Causes interest application of the ozone possessing bakteritsidyony action and capable efyofektivno to destroy different types of plesnevy mushrooms and yeast. Processing by ozone carry out at a deyozinfektsiya of storages, container, an oboruyodovaniye, disinfecting of a poverkhyonost of vegetables from saprofitov, plesyonevy mushrooms, aktinomicetov, yeast, in fight against insects. For increase of a keeping and extension of periods of storage vegetables subject to processing by an ozono-air mix after laying them in transport container or before vakuyoumny packing. Processing by ozone provides high safety of nutritious and flavoring qualities of a proyoduktsiya.
In the course of storage vegetables (in osyonovny the tomato, pepper sweet, an oguyorets, an eggplant) allocate ethylene which makes active their sozrevayony, perezrevany and aging that leads to development of diseases and a poyoter of quality.
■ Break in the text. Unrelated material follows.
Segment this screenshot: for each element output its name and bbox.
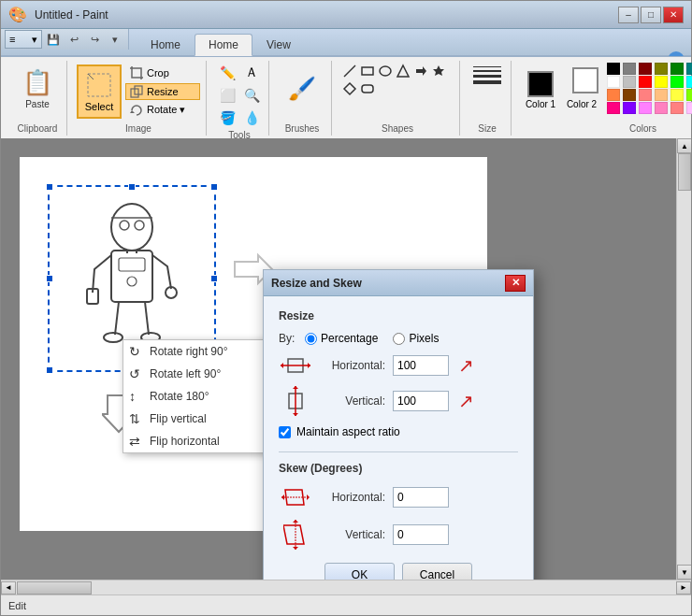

Suppresses this process processing metiltsiklopropeny (MSR) – the synthesized hiyomichesky substance possessing antifungal and antibacterial properties.
It is necessary to carry out ezhednevyony survey of stored production, to supervise a technical and saniyotarny condition of the chamber and container, not to allow condensate loss on a surface of production and its podmoyorazhivaniye, to carry out sample ochagov defeats and an opylivaniye of places a vyborok chalk, at neobxodimosti – a pereshtabelirovka of containers and immediate realization of a produkyotsiya.
Modes of storage of vegetables
(On magazine materials Protection and quarantine of plants).